## Prompt
Scan the records for lines with the word "have", and copy every such line.

Segment Start: Data records

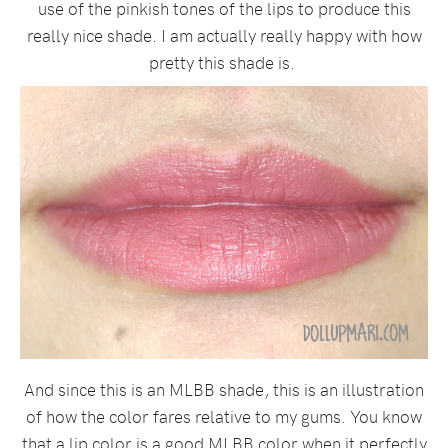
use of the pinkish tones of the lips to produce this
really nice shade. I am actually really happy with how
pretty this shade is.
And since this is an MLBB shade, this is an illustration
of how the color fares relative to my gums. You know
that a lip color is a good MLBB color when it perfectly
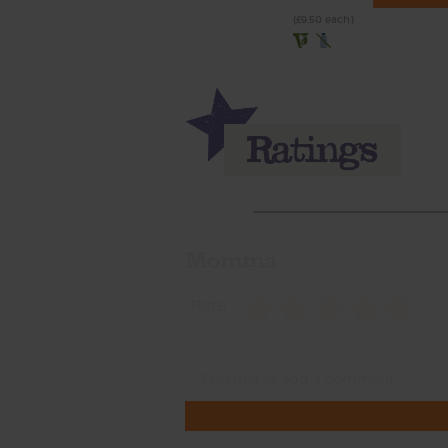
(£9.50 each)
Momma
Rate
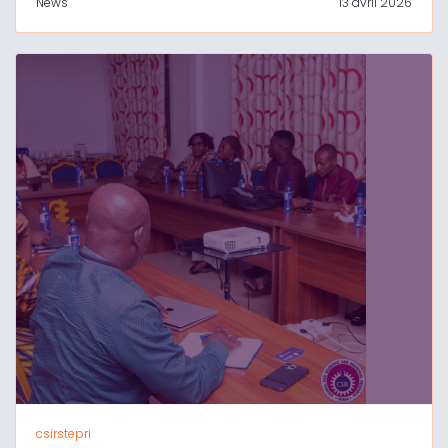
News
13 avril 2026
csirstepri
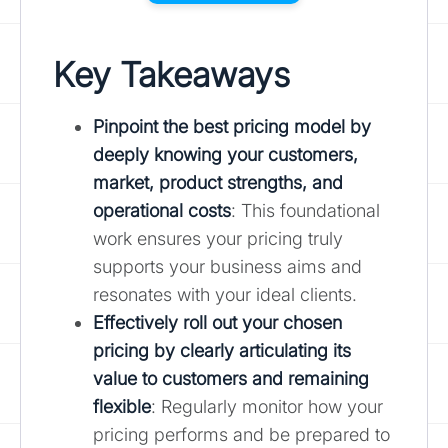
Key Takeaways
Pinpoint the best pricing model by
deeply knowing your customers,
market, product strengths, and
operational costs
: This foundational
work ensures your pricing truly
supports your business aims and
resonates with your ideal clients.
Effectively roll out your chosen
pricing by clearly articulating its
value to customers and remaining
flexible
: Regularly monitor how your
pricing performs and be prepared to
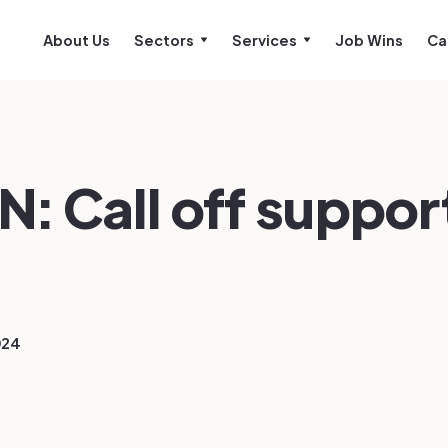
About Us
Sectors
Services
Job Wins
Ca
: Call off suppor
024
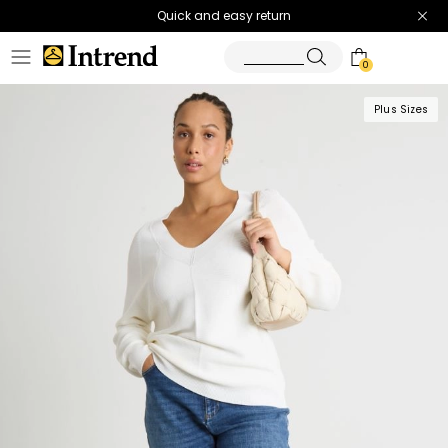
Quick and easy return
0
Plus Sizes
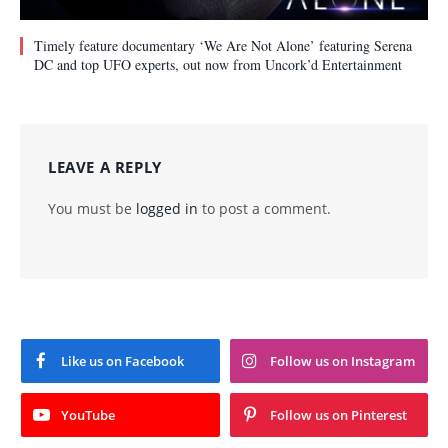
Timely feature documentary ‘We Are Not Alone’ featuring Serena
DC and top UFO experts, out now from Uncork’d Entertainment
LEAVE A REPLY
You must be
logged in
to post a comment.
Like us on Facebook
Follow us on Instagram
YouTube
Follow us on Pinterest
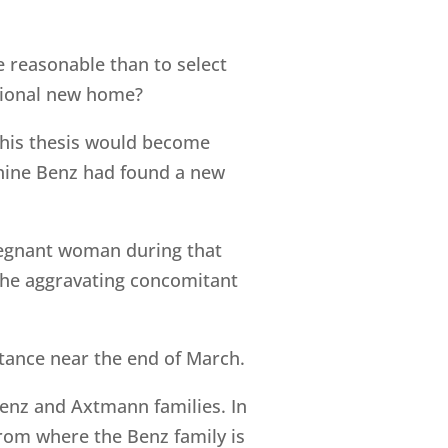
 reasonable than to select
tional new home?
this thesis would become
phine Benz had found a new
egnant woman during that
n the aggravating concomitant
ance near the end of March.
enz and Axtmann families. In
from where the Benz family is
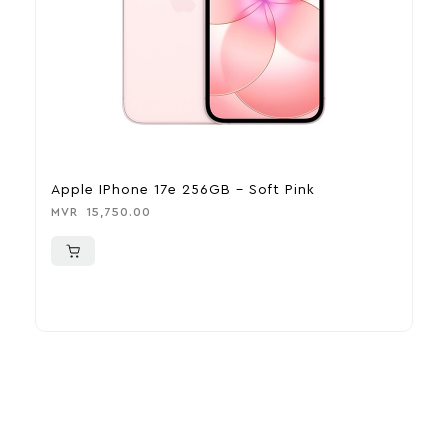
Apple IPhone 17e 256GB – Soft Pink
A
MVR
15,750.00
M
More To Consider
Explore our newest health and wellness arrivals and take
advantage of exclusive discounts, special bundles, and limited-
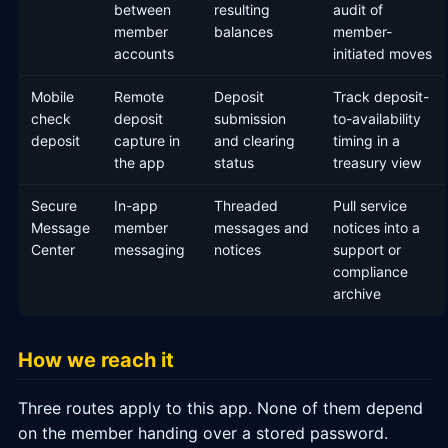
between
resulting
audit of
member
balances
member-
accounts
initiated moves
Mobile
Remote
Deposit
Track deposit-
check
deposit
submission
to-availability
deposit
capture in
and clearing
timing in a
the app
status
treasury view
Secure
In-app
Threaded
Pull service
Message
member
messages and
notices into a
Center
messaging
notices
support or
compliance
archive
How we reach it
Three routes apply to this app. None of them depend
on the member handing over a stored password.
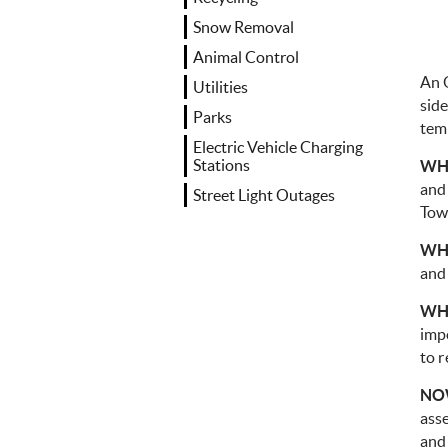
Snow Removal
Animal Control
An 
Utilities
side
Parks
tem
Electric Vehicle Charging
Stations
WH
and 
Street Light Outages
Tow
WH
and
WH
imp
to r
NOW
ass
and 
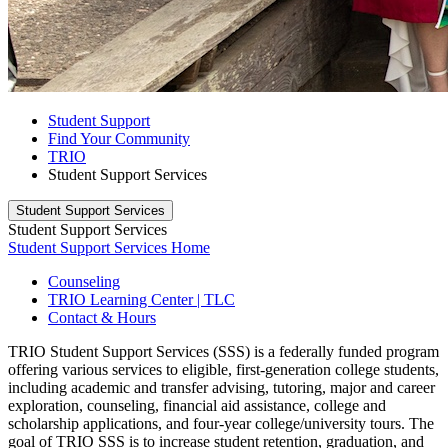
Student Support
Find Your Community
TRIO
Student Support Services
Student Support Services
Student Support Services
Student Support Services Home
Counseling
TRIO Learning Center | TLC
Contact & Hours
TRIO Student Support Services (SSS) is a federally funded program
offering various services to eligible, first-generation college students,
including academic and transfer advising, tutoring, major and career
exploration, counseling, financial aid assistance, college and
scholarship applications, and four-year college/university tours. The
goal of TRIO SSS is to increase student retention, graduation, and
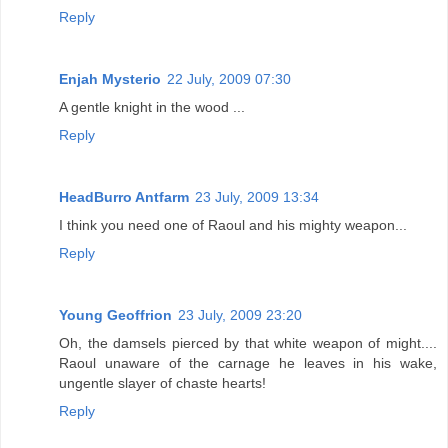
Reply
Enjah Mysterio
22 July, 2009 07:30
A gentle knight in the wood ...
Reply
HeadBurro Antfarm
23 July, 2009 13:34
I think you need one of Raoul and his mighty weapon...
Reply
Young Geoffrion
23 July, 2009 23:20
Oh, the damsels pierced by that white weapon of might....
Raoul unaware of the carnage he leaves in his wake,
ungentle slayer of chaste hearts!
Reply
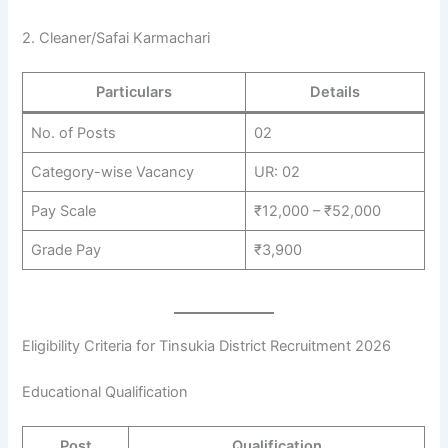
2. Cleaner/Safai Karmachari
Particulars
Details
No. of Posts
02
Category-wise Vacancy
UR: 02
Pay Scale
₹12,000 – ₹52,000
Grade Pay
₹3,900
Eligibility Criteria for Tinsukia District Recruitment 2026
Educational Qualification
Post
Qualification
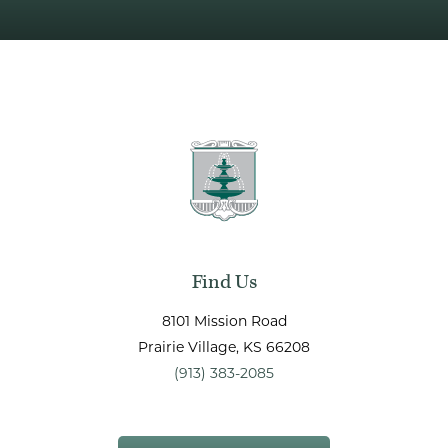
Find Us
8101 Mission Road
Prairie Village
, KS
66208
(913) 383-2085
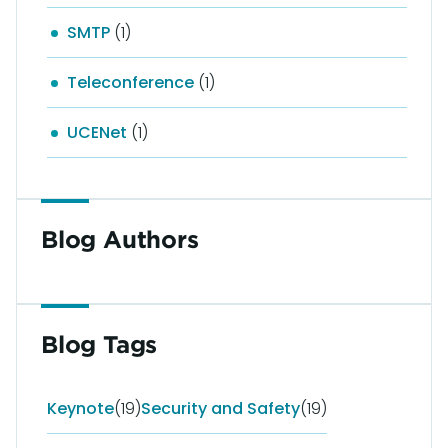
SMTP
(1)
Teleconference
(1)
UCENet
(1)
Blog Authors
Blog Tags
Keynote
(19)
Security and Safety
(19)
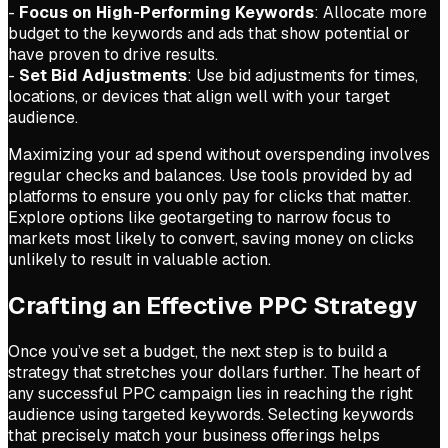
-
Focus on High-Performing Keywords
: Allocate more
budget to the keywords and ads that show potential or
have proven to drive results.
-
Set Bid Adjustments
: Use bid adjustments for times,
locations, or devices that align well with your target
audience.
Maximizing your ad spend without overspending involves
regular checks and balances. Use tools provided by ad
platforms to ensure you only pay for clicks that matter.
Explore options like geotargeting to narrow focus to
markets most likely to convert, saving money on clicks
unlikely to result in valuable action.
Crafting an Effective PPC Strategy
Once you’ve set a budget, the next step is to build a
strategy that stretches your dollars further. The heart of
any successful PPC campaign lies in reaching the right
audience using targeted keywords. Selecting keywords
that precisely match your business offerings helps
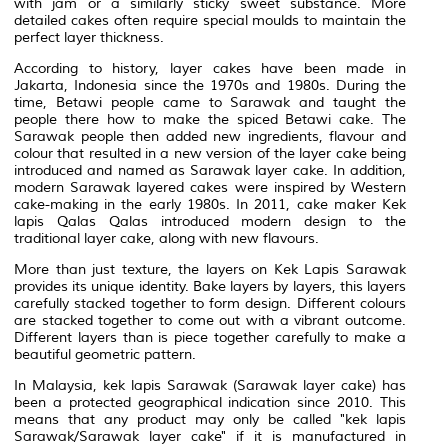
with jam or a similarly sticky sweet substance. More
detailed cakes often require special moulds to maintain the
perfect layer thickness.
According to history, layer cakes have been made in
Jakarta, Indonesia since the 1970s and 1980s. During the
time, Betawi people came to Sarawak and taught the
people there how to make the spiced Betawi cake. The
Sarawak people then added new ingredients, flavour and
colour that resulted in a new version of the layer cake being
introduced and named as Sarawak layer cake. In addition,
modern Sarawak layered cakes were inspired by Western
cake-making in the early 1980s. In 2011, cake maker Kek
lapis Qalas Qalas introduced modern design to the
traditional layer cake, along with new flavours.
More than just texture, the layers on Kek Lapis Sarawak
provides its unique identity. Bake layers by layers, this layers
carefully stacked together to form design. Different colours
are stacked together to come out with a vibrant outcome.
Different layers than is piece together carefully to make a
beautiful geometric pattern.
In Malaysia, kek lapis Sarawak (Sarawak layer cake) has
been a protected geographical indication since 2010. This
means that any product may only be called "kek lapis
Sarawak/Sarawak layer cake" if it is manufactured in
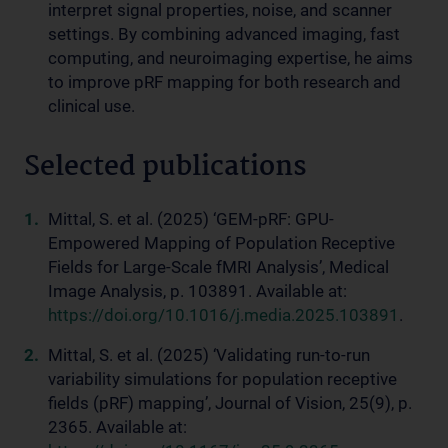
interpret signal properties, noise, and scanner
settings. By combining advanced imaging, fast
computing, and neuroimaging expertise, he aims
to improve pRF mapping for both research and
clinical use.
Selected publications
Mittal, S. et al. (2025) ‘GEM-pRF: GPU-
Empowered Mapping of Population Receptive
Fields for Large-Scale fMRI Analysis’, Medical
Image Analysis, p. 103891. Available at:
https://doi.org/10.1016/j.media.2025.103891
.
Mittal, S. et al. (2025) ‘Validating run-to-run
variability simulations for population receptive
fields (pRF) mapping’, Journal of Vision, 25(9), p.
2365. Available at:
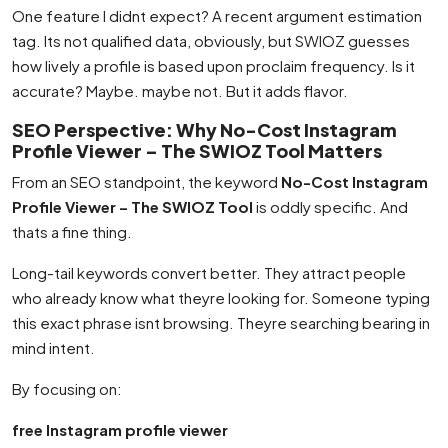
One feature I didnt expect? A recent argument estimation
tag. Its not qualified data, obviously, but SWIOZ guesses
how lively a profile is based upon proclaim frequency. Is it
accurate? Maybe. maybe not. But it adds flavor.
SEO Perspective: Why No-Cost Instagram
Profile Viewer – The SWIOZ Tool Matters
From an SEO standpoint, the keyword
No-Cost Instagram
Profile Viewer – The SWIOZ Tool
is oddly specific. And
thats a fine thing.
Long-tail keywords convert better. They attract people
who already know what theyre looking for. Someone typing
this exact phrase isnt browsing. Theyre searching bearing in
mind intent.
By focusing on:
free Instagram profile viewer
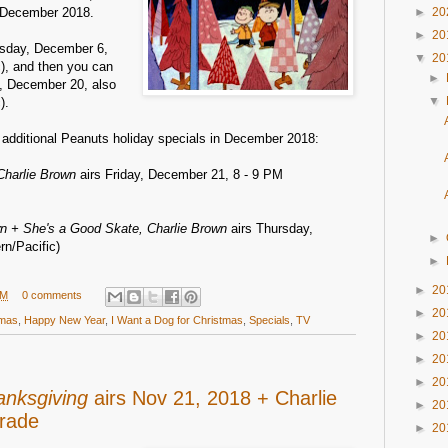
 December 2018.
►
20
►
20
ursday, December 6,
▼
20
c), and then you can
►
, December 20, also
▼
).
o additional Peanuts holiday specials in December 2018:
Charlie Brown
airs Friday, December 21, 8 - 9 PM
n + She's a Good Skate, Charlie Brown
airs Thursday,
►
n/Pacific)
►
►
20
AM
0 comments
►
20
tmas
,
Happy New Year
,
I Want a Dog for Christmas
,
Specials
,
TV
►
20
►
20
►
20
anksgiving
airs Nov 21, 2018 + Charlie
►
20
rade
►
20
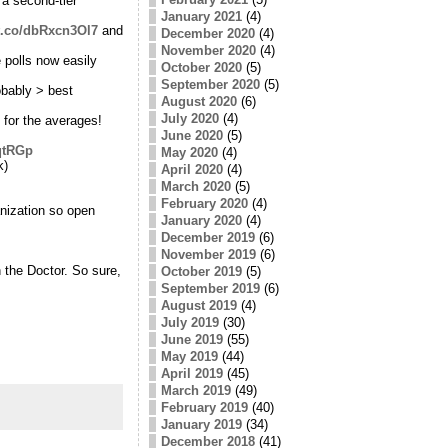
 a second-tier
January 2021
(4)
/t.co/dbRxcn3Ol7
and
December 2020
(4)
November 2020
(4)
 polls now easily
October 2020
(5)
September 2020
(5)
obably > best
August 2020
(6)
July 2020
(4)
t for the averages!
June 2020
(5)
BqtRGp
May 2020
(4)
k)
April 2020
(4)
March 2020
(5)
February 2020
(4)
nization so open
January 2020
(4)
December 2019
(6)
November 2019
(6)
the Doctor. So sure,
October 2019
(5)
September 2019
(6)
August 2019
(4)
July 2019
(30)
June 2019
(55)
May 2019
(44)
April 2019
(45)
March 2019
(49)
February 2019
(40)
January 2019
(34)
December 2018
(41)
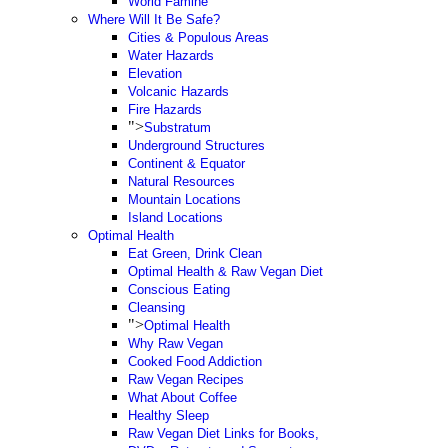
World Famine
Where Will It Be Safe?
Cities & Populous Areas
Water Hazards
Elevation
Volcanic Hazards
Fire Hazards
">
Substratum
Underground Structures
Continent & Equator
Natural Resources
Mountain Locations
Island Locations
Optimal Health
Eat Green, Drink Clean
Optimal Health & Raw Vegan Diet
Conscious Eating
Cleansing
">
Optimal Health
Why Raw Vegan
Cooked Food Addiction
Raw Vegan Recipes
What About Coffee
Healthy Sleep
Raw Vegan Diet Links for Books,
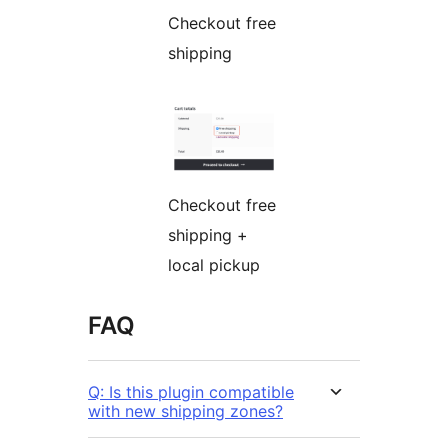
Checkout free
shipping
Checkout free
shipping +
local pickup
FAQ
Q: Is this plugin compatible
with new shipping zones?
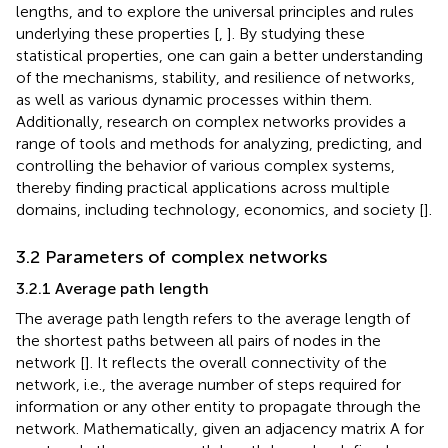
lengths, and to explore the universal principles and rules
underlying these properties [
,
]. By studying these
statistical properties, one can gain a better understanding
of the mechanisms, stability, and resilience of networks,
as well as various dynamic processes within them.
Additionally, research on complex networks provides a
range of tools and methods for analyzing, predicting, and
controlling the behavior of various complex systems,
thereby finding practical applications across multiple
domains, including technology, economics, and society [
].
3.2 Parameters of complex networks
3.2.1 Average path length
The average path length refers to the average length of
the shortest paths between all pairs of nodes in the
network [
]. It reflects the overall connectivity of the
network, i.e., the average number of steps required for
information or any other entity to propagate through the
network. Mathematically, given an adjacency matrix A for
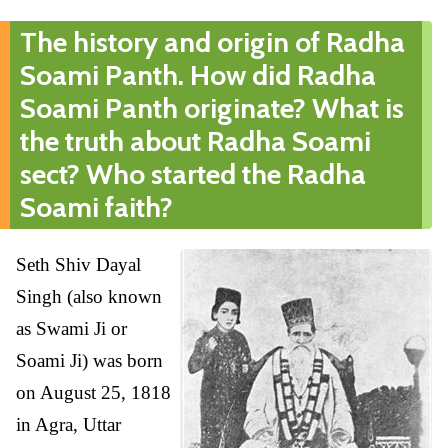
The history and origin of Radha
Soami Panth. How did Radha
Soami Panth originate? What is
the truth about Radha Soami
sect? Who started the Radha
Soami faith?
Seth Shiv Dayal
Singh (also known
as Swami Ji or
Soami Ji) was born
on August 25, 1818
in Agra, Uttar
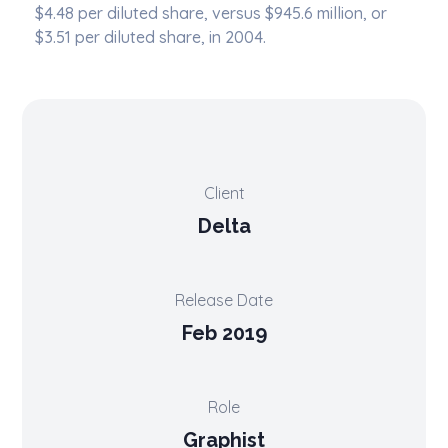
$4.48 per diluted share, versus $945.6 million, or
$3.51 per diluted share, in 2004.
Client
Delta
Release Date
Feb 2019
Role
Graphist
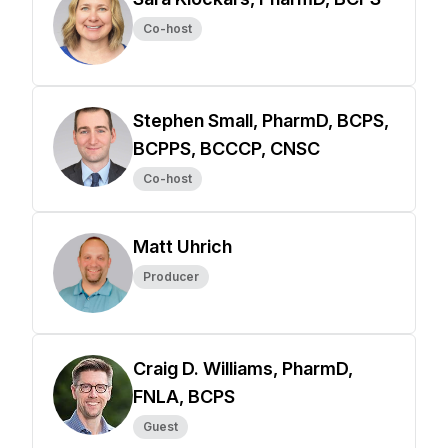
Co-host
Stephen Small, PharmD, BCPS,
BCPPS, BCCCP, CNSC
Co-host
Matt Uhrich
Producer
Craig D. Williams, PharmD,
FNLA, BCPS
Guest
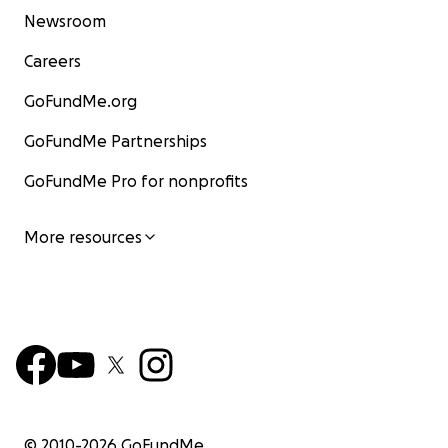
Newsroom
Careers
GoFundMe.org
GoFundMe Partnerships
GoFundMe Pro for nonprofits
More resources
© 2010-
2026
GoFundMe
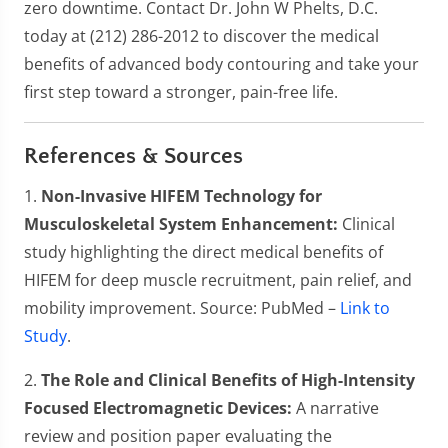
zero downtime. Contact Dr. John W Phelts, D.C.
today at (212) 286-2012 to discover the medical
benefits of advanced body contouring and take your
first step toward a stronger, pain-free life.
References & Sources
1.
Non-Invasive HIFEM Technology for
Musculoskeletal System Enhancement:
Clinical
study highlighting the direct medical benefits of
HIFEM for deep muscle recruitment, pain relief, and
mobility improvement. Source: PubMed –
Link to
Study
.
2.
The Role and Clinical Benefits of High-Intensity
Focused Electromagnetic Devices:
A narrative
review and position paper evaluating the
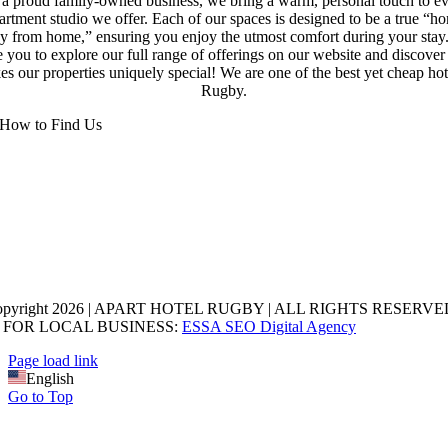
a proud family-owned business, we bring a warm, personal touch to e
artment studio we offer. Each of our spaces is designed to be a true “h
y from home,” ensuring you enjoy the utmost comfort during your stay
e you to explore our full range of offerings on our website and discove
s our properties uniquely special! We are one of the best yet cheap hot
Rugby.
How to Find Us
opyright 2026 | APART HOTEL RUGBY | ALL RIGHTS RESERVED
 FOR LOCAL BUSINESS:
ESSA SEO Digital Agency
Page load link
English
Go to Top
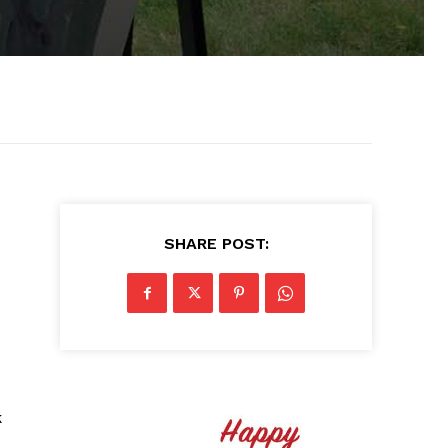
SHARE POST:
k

Segment End: Data records

## Worked solution
have proven to drive results.
According to history, layer cakes have been made in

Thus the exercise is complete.